Interested readers can find video excerpts on YouTube of sessions with Levine and an Iraq War veteran named Ray who was injured by simultaneous IED explosions. When Ray arrives, he exhibits Tourette’s syndrome-like spasms in his neck that cause his head to jerk involuntarily. During the sessions it becomes apparent that this motion is his body’s attempt to orient in the direction of the blast and protect himself (something he hadn’t been able to do at the time). Levine encourages Ray to follow the movement and rotate his head more fully in the direction of the spasm. This allows him to complete the defensive response that was interrupted during the traumatic event, discharging the energy stored in his nervous system, and quickly reducing the intensity of the spasms (which disappear over the course of these sessions).

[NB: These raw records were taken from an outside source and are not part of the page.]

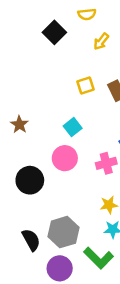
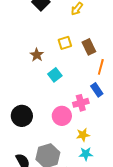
brown star: (19, 124) -> (37, 55), moved
pink circle: (65, 158) -> (62, 116), moved

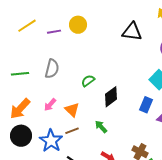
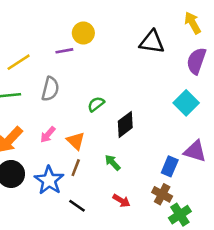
yellow line: (27, 26) -> (19, 62), moved
purple line: (54, 32) -> (64, 51), moved
blue rectangle: (146, 105) -> (170, 166), moved
brown line: (72, 131) -> (76, 168), turned -48

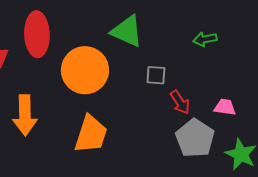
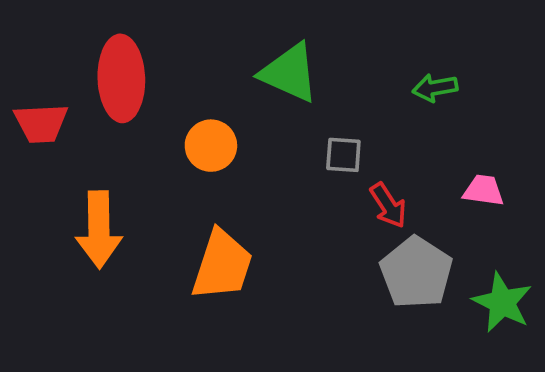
orange circle: (85, 70) -> (211, 146), size x0.6
pink trapezoid: (225, 107) -> (483, 190), moved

Berger says the ultimate goal of SE is to “renegotiate” the response to the trauma by helping clients access their innate resilience, reregulate their nervous systems, and heal their minds, hearts, and relationships so that “history can become history instead of living as if the trauma is still in the present.”
Although SE was developed as a comprehensive model specifically for working with trauma, Berger acknowledges there are many other approaches, pointing out that “with complex PTSD, there are often multiple ‘systems’ that need to be addressed—psychological, nutritional, relational, physical.” For social workers working with veterans or any survivors of trauma, he says, “the concepts and principles of SE can be adapted to provide important new dimensions to care and integrated into virtually any existing approach.”
— J. Scott Janssen, MSW, LCSW, is a hospice social worker and frequent contributor to Social Work Today. He is currently being trained as a somatic experiencing practitioner.